Collin Raye singles chronology
| "What If Jesus Comes Back Like That" (1996) | "On the Verge" (1997) | "What the Heart Wants" (1997) |

= On the Verge (song) =

"On the Verge" is a song written by Hugh Prestwood, and recorded by American country music artist Collin Raye. It was released in February 1997 as the sixth and final single from Raye's album I Think About You.

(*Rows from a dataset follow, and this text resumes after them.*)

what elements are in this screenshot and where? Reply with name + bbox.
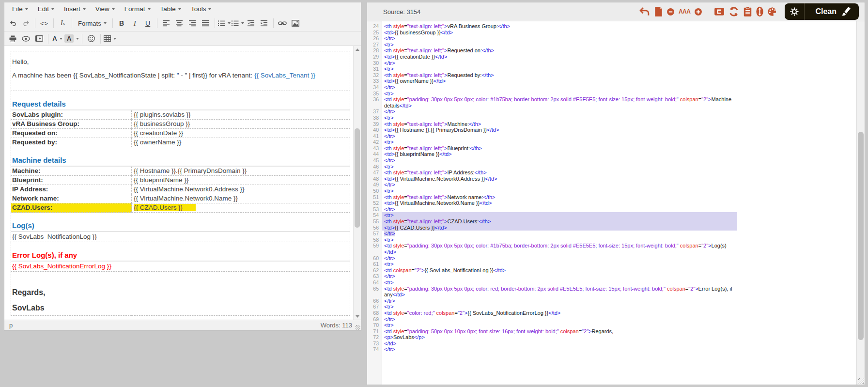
code-line[interactable]: 57</tr> <box>367 231 857 237</box>
code-text[interactable]: <td>{{ VirtualMachine.Network0.Address }… <box>382 176 737 182</box>
source-scrollbar[interactable] <box>856 21 865 385</box>
table-row[interactable]: CZAD.Users:{{ CZAD.Users }} <box>11 203 350 213</box>
field-label[interactable]: Requested on: <box>11 129 132 138</box>
code-text[interactable]: <th style="text-align: left;">Requested … <box>382 72 737 78</box>
code-line[interactable]: 25<td>{{ businessGroup }}</td> <box>367 30 857 36</box>
paste-icon[interactable] <box>743 6 752 17</box>
menu-item-tools[interactable]: Tools <box>186 2 217 15</box>
code-text[interactable]: </tr> <box>382 108 737 115</box>
section-heading[interactable]: Error Log(s), if any <box>11 242 350 262</box>
font-increase-icon[interactable] <box>694 8 702 16</box>
code-text[interactable]: <tr> <box>382 304 737 310</box>
insert-media-button[interactable] <box>33 33 45 45</box>
intro-cell[interactable]: Hello,A machine has been {{ SovLabs_Noti… <box>11 51 350 91</box>
code-line[interactable]: 69</tr> <box>367 316 857 323</box>
code-text[interactable]: <td>{{ ownerName }}</td> <box>382 78 737 84</box>
code-line[interactable]: 40<td>{{ Hostname }}.{{ PrimaryDnsDomain… <box>367 127 857 133</box>
code-text[interactable]: <td>{{ businessGroup }}</td> <box>382 30 737 36</box>
source-editor-body[interactable]: 24<th style="text-align: left;">vRA Busi… <box>367 21 865 385</box>
insert-image-button[interactable] <box>290 17 302 29</box>
element-path[interactable]: p <box>9 322 13 329</box>
undo-icon[interactable] <box>639 6 651 17</box>
menu-item-table[interactable]: Table <box>155 2 186 15</box>
code-line[interactable]: 44<td>{{ blueprintName }}</td> <box>367 151 857 157</box>
code-text[interactable]: </tr> <box>382 255 737 262</box>
field-value[interactable]: {{ plugins.sovlabs }} <box>132 110 350 120</box>
code-line[interactable]: 70<tr> <box>367 322 857 328</box>
decrease-indent-button[interactable] <box>245 17 257 29</box>
code-line[interactable]: 38<tr> <box>367 115 857 121</box>
align-left-button[interactable] <box>160 17 172 29</box>
statusbar-resize-grip-icon[interactable] <box>356 325 360 330</box>
code-text[interactable]: <tr> <box>382 261 737 267</box>
refresh-icon[interactable] <box>728 6 740 17</box>
table-row[interactable]: Machine:{{ Hostname }}.{{ PrimaryDnsDoma… <box>11 166 350 176</box>
preview-button[interactable] <box>20 33 32 45</box>
code-text[interactable]: <th style="text-align: left;">Blueprint:… <box>382 145 737 152</box>
word-count[interactable]: Words: 113 <box>321 322 356 329</box>
underline-button[interactable]: U <box>142 17 154 29</box>
code-text[interactable]: <th style="text-align: left;">Network na… <box>382 194 737 201</box>
code-text[interactable]: </tr> <box>382 182 737 188</box>
table-row[interactable]: Requested on:{{ creationDate }} <box>11 129 350 138</box>
table-row[interactable]: Error Log(s), if any <box>11 242 350 262</box>
bold-button[interactable]: B <box>116 17 128 29</box>
code-line[interactable]: 66</tr> <box>367 298 857 304</box>
print-button[interactable] <box>7 33 19 45</box>
code-line[interactable]: 65<td style="padding: 30px 0px 5px 0px; … <box>367 286 857 298</box>
field-label[interactable]: Requested by: <box>11 138 132 147</box>
field-label[interactable]: CZAD.Users: <box>11 203 132 213</box>
field-label[interactable]: IP Address: <box>11 185 132 194</box>
table-row[interactable]: SovLabs plugin:{{ plugins.sovlabs }} <box>11 110 350 120</box>
log-value[interactable]: {{ SovLabs_NotificationErrorLog }} <box>11 261 350 272</box>
section-heading[interactable]: Log(s) <box>11 213 350 232</box>
content-scrollbar-thumb[interactable] <box>355 128 360 228</box>
table-row[interactable]: Network name:{{ VirtualMachine.Network0.… <box>11 194 350 203</box>
field-label[interactable]: vRA Business Group: <box>11 120 132 129</box>
italic-button[interactable]: I <box>129 17 141 29</box>
code-text[interactable]: <td style="padding: 30px 0px 5px 0px; co… <box>382 286 737 298</box>
increase-indent-button[interactable] <box>258 17 270 29</box>
code-line[interactable]: 34</tr> <box>367 84 857 91</box>
code-line[interactable]: 61<tr> <box>367 261 857 267</box>
code-text[interactable]: <tr> <box>382 237 737 243</box>
line-height-icon[interactable] <box>756 6 764 17</box>
code-text[interactable]: </tr> <box>382 273 737 279</box>
table-row[interactable]: IP Address:{{ VirtualMachine.Network0.Ad… <box>11 185 350 194</box>
code-line[interactable]: 26</tr> <box>367 35 857 42</box>
code-line[interactable]: 59<td style="padding: 30px 0px 5px 0px; … <box>367 243 857 255</box>
table-row[interactable]: {{ SovLabs_NotificationLog }} <box>11 232 350 242</box>
code-line[interactable]: 73</td> <box>367 341 857 347</box>
code-text[interactable]: <tr> <box>382 279 737 286</box>
code-line[interactable]: 51<th style="text-align: left;">Network … <box>367 194 857 201</box>
table-row[interactable]: Hello,A machine has been {{ SovLabs_Noti… <box>11 51 350 91</box>
embed-icon[interactable] <box>714 7 725 16</box>
code-text[interactable]: <tr> <box>382 91 737 97</box>
emoticons-button[interactable] <box>85 33 97 45</box>
code-text[interactable]: <th style="text-align: left;">IP Address… <box>382 170 737 176</box>
code-text[interactable]: </tr> <box>382 84 737 91</box>
code-text[interactable]: <td>{{ blueprintName }}</td> <box>382 151 737 157</box>
code-text[interactable]: <tr> <box>382 139 737 145</box>
field-label[interactable]: Blueprint: <box>11 176 132 185</box>
code-line[interactable]: 48<td>{{ VirtualMachine.Network0.Address… <box>367 176 857 182</box>
code-text[interactable]: <th style="text-align: left;">Requested … <box>382 47 737 54</box>
code-text[interactable]: <td style="padding: 30px 0px 5px 0px; co… <box>382 243 737 255</box>
code-line[interactable]: 55<th style="text-align: left;">CZAD.Use… <box>367 218 857 225</box>
code-text[interactable]: </tr> <box>382 60 737 66</box>
code-line[interactable]: 39<th style="text-align: left;">Machine:… <box>367 121 857 127</box>
code-text[interactable]: <td>{{ creationDate }}</td> <box>382 54 737 60</box>
code-line[interactable]: 47<th style="text-align: left;">IP Addre… <box>367 170 857 176</box>
code-line[interactable]: 37</tr> <box>367 108 857 115</box>
align-right-button[interactable] <box>186 17 199 29</box>
code-line[interactable]: 24<th style="text-align: left;">vRA Busi… <box>367 23 857 30</box>
code-text[interactable]: <td>{{ Hostname }}.{{ PrimaryDnsDomain }… <box>382 127 737 133</box>
code-text[interactable]: <th style="text-align: left;">CZAD.Users… <box>382 218 737 225</box>
field-label[interactable]: SovLabs plugin: <box>11 110 132 120</box>
code-text[interactable]: <td>{{ CZAD.Users }}</td> <box>382 225 737 231</box>
menu-item-insert[interactable]: Insert <box>59 2 91 15</box>
code-line[interactable]: 41</tr> <box>367 133 857 139</box>
code-text[interactable]: <tr> <box>382 42 737 48</box>
scroll-up-arrow-icon[interactable] <box>354 46 361 53</box>
code-text[interactable]: <tr> <box>382 322 737 328</box>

The song reached #2 on the Billboard Hot Country Singles & Tracks chart in May 1997.

==Personnel==
Credits are adapted from the liner notes of I Think About You.
- Larry Byrom – electric guitar
- Joe Chemay – bass guitar
- Paul Franklin – steel guitar
- John Hobbs – piano, synthesizer
- Paul Leim – drums
- Tom Roady – percussion
- Billy Joe Walker Jr. – electric guitar
- Biff Watson – acoustic guitar
- Dennis Wilson – background vocals
- Curtis Young – background vocals

==Chart performance==
"On the Verge" debuted at number 44 on the U.S. Billboard Hot Country Singles & Tracks for the week of February 22, 1997.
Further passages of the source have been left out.